Every record below must be retyped exactly, with the pictures left out.
== == ==
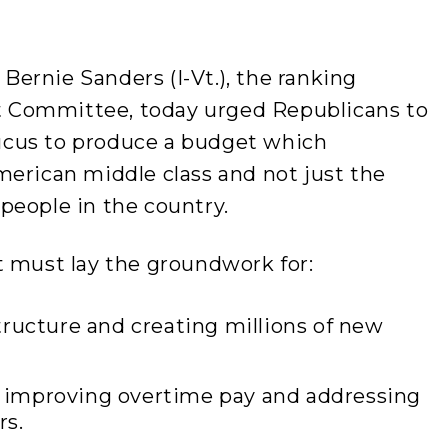
ernie Sanders (I-Vt.), the ranking
 Committee, today urged Republicans to
cus to produce a budget which
merican middle class and not just the
people in the country.
t must lay the groundwork for:
ructure and creating millions of new
improving overtime pay and addressing
rs.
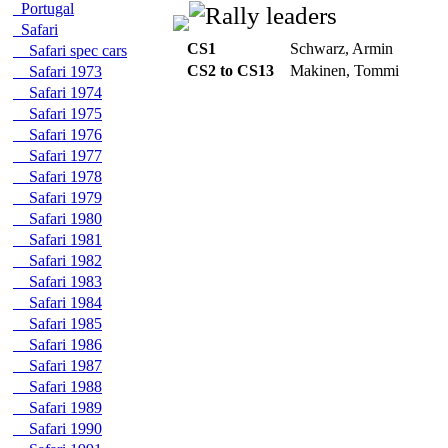
Portugal
Safari
CS1
Schwarz, Armin
Safari spec cars
CS2 to CS13
Makinen, Tommi
Safari 1973
Safari 1974
Safari 1975
Safari 1976
Safari 1977
Safari 1978
Safari 1979
Safari 1980
Safari 1981
Safari 1982
Safari 1983
Safari 1984
Safari 1985
Safari 1986
Safari 1987
Safari 1988
Safari 1989
Safari 1990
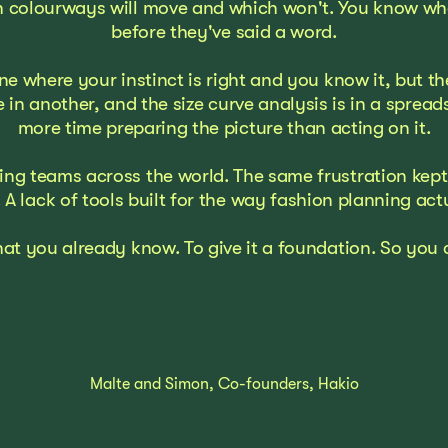
 colourways will move and which won't. You know when
before they've said a word.
ne where your instinct is right and you know it, but 
e in another, and the size curve analysis is in a spre
more time preparing the picture than acting on it.
g teams across the world. The same frustration kept c
 A lack of tools built for the way fashion planning act
hat you already know. To give it a foundation. So yo
Malte and Simon, Co-founders, Hakio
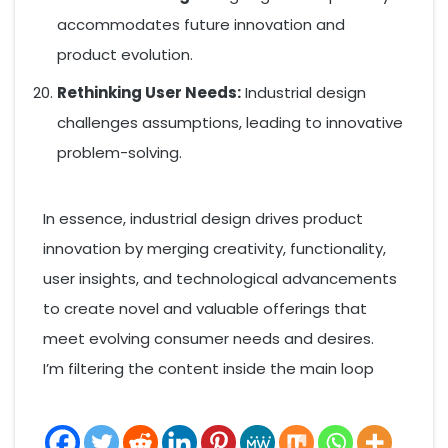
accommodates future innovation and
product evolution.
Rethinking User Needs:
Industrial design
challenges assumptions, leading to innovative
problem-solving.
In essence, industrial design drives product
innovation by merging creativity, functionality,
user insights, and technological advancements
to create novel and valuable offerings that
meet evolving consumer needs and desires.
I’m filtering the content inside the main loop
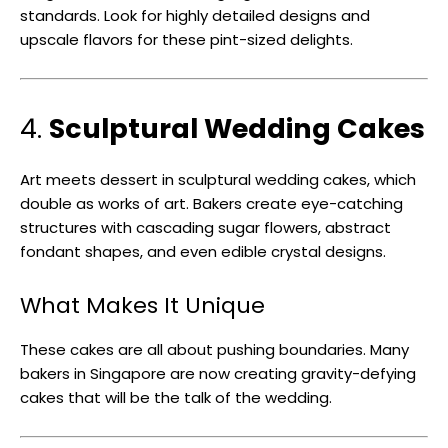
standards. Look for highly detailed designs and
upscale flavors for these pint-sized delights.
4.
Sculptural Wedding Cakes
Art meets dessert in sculptural wedding cakes, which
double as works of art. Bakers create eye-catching
structures with cascading sugar flowers, abstract
fondant shapes, and even edible crystal designs.
What Makes It Unique
These cakes are all about pushing boundaries. Many
bakers in Singapore are now creating gravity-defying
cakes that will be the talk of the wedding.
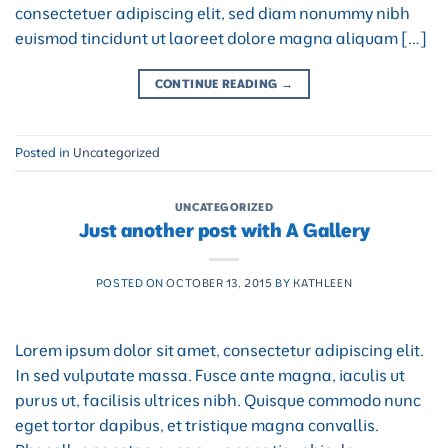
consectetuer adipiscing elit, sed diam nonummy nibh
euismod tincidunt ut laoreet dolore magna aliquam […]
CONTINUE READING
→
Posted in
Uncategorized
UNCATEGORIZED
Just another post with A Gallery
POSTED ON
OCTOBER 13, 2015
BY
KATHLEEN
Lorem ipsum dolor sit amet, consectetur adipiscing elit.
In sed vulputate massa. Fusce ante magna, iaculis ut
purus ut, facilisis ultrices nibh. Quisque commodo nunc
eget tortor dapibus, et tristique magna convallis.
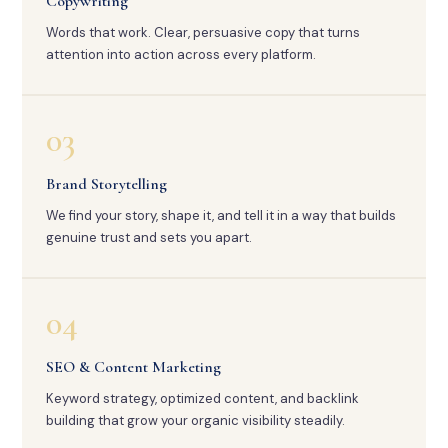
Copywriting
Words that work. Clear, persuasive copy that turns
attention into action across every platform.
03
Brand Storytelling
We find your story, shape it, and tell it in a way that builds
genuine trust and sets you apart.
04
SEO & Content Marketing
Keyword strategy, optimized content, and backlink
building that grow your organic visibility steadily.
== == ==
### Written solution:
ernie Sanders (I-Vt.), the ranking
 Committee, today urged Republicans to
cus to produce a budget which
merican middle class and not just the
people in the country.
t must lay the groundwork for:
ructure and creating millions of new
improving overtime pay and addressing
rs.
Portugal
Safari
CS1
Schwarz, Armin
Safari spec cars
CS2 to CS13
Makinen, Tommi
Safari 1973
Safari 1974
Safari 1975
Safari 1976
Safari 1977
Safari 1978
Safari 1979
Safari 1980
Safari 1981
Safari 1982
Safari 1983
Safari 1984
Safari 1985
Safari 1986
Safari 1987
Safari 1988
Safari 1989
Safari 1990
 colourways will move and which won't. You know when
before they've said a word.
ne where your instinct is right and you know it, but 
e in another, and the size curve analysis is in a spre
more time preparing the picture than acting on it.
g teams across the world. The same frustration kept c
 A lack of tools built for the way fashion planning act
hat you already know. To give it a foundation. So yo
Malte and Simon, Co-founders, Hakio
accommodates future innovation and
product evolution.
Rethinking User Needs:
Industrial design
challenges assumptions, leading to innovative
problem-solving.
In essence, industrial design drives product
innovation by merging creativity, functionality,
user insights, and technological advancements
to create novel and valuable offerings that
meet evolving consumer needs and desires.
I’m filtering the content inside the main loop
standards. Look for highly detailed designs and
upscale flavors for these pint-sized delights.
4.
Sculptural Wedding Cakes
Art meets dessert in sculptural wedding cakes, which
double as works of art. Bakers create eye-catching
structures with cascading sugar flowers, abstract
fondant shapes, and even edible crystal designs.
What Makes It Unique
These cakes are all about pushing boundaries. Many
bakers in Singapore are now creating gravity-defying
cakes that will be the talk of the wedding.
consectetuer adipiscing elit, sed diam nonummy nibh
euismod tincidunt ut laoreet dolore magna aliquam […]
CONTINUE READING
→
Posted in
Uncategorized
UNCATEGORIZED
Just another post with A Gallery
POSTED ON
OCTOBER 13, 2015
BY
KATHLEEN
Lorem ipsum dolor sit amet, consectetur adipiscing elit.
In sed vulputate massa. Fusce ante magna, iaculis ut
purus ut, facilisis ultrices nibh. Quisque commodo nunc
eget tortor dapibus, et tristique magna convallis.
Copywriting
Words that work. Clear, persuasive copy that turns
attention into action across every platform.
03
Brand Storytelling
We find your story, shape it, and tell it in a way that builds
genuine trust and sets you apart.
04
SEO & Content Marketing
Keyword strategy, optimized content, and backlink
building that grow your organic visibility steadily.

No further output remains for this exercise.